- Interactive map of Big Cedar Baptist Church and Burying Ground

Details
- Location: Big Cedar Creek Road, Springfield Township, Franklin County, Indiana

= Big Cedar Baptist Church and Burying Ground =

Church in Franklin County, Indiana, US

Big Cedar Baptist Church and Burying Ground is located on Big Cedar Creek Road, between the road to Reily and the Oxford Pike, in Springfield Township, Franklin County, Indiana. Big Cedar was a branch of the Little Cedar Grove Baptist Church, which was the first church constituted in the Whitewater River Valley, by Elder William Tyner, who had come with colony from Virginia about 1797.

== History ==
The Baptist church on Big Cedar in the state of Indiana, Franklin county and Springfield Township, with 13 members, was constituted Saturday Sept. 13, 1817 and assumed the title of Big Cedar Grove Church. In May 1819 they decided to build a meeting house.

Job Stout and William Hetrick each deeded one acre of land for the church and burying ground. The first meetings of this church were held at the home of Job and Rhoda Stout (daughter of Abner Howell). The first church was a log cabin, in 1824 they agreed to finish the walls with wood and clay.

In May 1835 they began talking of a better church building and decided to make it of brick. Bricks were made near the site. The money for it was raised by subscription. They bought a stove in October, and in December 1837 the first service was held in this building. According to the records 214 different persons helped pay for the church.
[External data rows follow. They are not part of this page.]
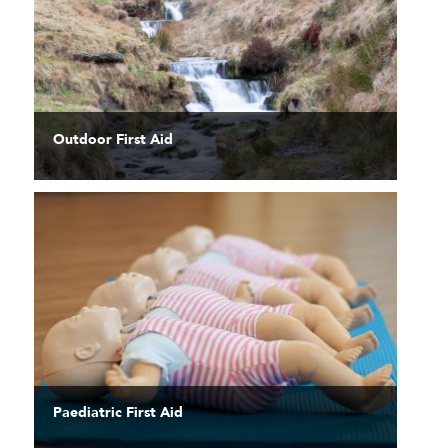
Outdoor First Aid
Paediatric First Aid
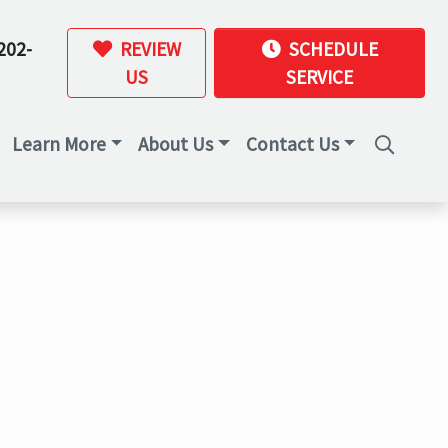
202-
REVIEW
SCHEDULE
US
SERVICE
Learn More
About Us
Contact Us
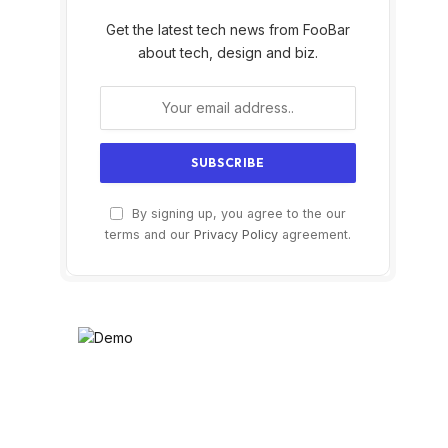
Get the latest tech news from FooBar
about tech, design and biz.
By signing up, you agree to the our
terms and our
Privacy Policy
agreement.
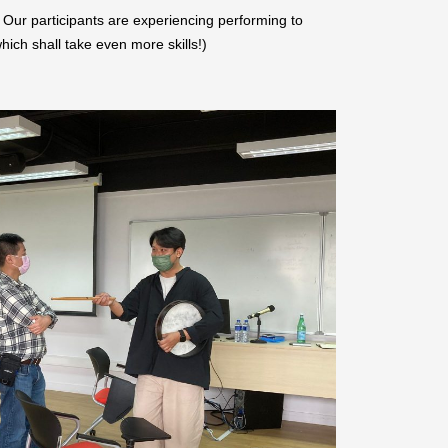
– Our participants are experiencing performing to
hich shall take even more skills!)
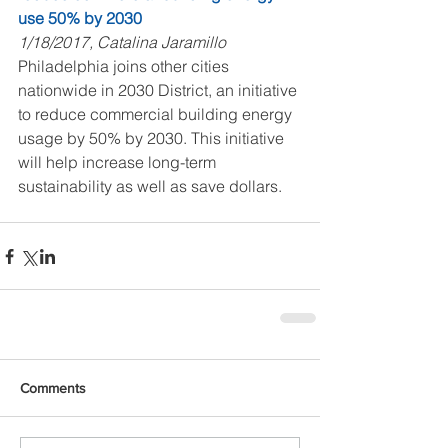
use 50% by 2030
1/18/2017, Catalina Jaramillo
Philadelphia joins other cities 
nationwide in 2030 District, an initiative 
to reduce commercial building energy 
usage by 50% by 2030. This initiative 
will help increase long-term 
sustainability as well as save dollars.
Comments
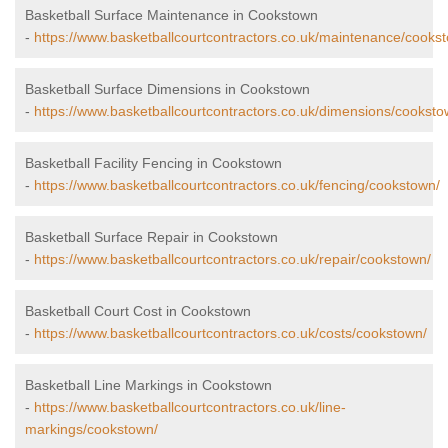
Basketball Surface Maintenance in Cookstown
-
https://www.basketballcourtcontractors.co.uk/maintenance/cooks
Basketball Surface Dimensions in Cookstown
-
https://www.basketballcourtcontractors.co.uk/dimensions/cooksto
Basketball Facility Fencing in Cookstown
-
https://www.basketballcourtcontractors.co.uk/fencing/cookstown/
Basketball Surface Repair in Cookstown
-
https://www.basketballcourtcontractors.co.uk/repair/cookstown/
Basketball Court Cost in Cookstown
-
https://www.basketballcourtcontractors.co.uk/costs/cookstown/
Basketball Line Markings in Cookstown
-
https://www.basketballcourtcontractors.co.uk/line-
markings/cookstown/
A division occurred in the membership from 1869 to 1871 on the mission subject. In April 1870 the members found the church doors barred, bolted, and locked and held their meetings in the church yard and grove until November 1870 when they met at the residence of Deacon Samuel Goudie (son of James B. Goudie Jr.) and did so for the next seven meetings. The matter went to court, where a settlement was made dividing the time between the two factions. One group was given the first and third Sundays, the other group meeting the second and fourth Sundays. Each faction was to pay half the expenses of keeping the church in repair. Each was to furnish their own wood for fuel and lights.

The history of the burying ground as they always called it, was all the time connected with the business of the church. It is not known sure who was first buried here, for so many graves have no mark, but the oldest inscription on a tombstone is of John Hetrick, a child who died in 1820.

The Big Cedar Grove Cemetery Association was formed April 1899. In 1901 the church transferred all her interest in the graveyard to that association. This church was disbanded, September 12, 1959. The cemetery is still active today and the church building is now maintained by the Big Cedar Cemetery Association.